Of the 150 seats in the Tweede Kamer, the lower house of Dutch parliament, the VVD was on pace to win three more spots to bring its total to 36 seats, and D66 was on track to jump from 19 seats up to 27. Current coalition partner CDA was set to drop five seats down to 14, while the ChristenUnie looked like it would lose one seat to four. That meant the current coalition could remain in place with 81 seats, and a thinner majority of 77 was possible by dropping CU from the club, though neither would carry the immediate support of a majority in the Senate.
Far-right leader Geert Wilders and his PVV looked to be down three seats to 17, but the other far-right parties showed stronger gains. FvD saw a jump of six seats to eight, and newcomer Ja21 which broke off from the FvD earlier this year, could enter the next Tweede Kamer session with three seats. Far-right Christian party SGP looked unchanged at three seats.

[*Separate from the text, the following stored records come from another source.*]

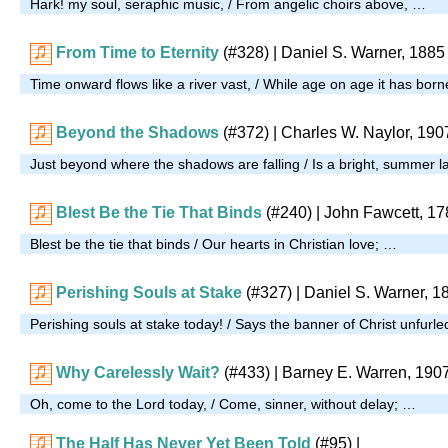
Hark! my soul, seraphic music, / From angelic choirs above, …
From Time to Eternity
(#328)
| Daniel S. Warner, 1885
Time onward flows like a river vast, / While age on age it has bor
Beyond the Shadows
(#372)
| Charles W. Naylor, 190
Just beyond where the shadows are falling / Is a bright, summer la
Blest Be the Tie That Binds
(#240)
| John Fawcett, 17
Blest be the tie that binds / Our hearts in Christian love; …
Perishing Souls at Stake
(#327)
| Daniel S. Warner, 1
Perishing souls at stake today! / Says the banner of Christ unfurl
Why Carelessly Wait?
(#433)
| Barney E. Warren, 190
Oh, come to the Lord today, / Come, sinner, without delay; …
The Half Has Never Yet Been Told
(#95)
|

On the left, the Labour party was poised to be the largest party with nine seats, unchanged from 2017. The largest decreases of the night were by left wing parties GroenLinks and and the SP socialists with each apparently losing six seats with both parties securing eight slots in total. Denk also lost one of its three seats.
Center-left European party Volt also may have snagged three seats in its first Dutch election.
Diversity and inclusion focused left wing party Bij1 was likely to enter the Tweede Kamer for the first time with one seat, as was BoerBurgerBeweging, which also likely took one seat.
at 9:45 p.m.
at 9 p.m.
Some 1,579 people representing 37 parties in the Netherlands were allowed to participate in the parliamentary elections. While the number of parties was a record for elections held after World War II, it was still fewer than the 53 parties which took part in the 1922 election.
Of the 17.5 million people living in the Netherlands, including children and immigrants, about 13.2 million Dutch people were allowed to vote in the election. That includes the 93 thousand citizens who were registered to vote from abroad, and the 2.4 million resident citizens aged 70 and up allowed to vote by mail.
The last analysis of all major polls in the Netherlands, the Peilingwijzer released on Tuesday, had the VVD as the clear leader with 36 to 38 projected parliamentary seats. The PVV (18 to 20), CDA (16 to 18) and D66 (17 to 19) were all competing for second place. At the time, the D66 was climbing in the polls, the CDA falling. The left-wing parties were also all close together with GroenLinks at between 9 and 11 seats, SP at between 10 and 12, and PvdA at between 11 and 13.
The turnout after the first two days of voting was 12 percent. By 11:45 a.m. on Wednesday, that had climbed to 42 percent, according to Ipsos. This includes some of the postal votes. At the same time in the previous parliamentary election in 2017, the turnout was at 33 percent. Though Ipsos stressed that the two elections can't really be compared, as this year had extra days of voting and large numbers of elderly people voting by mail due to the coronavirus pandemic.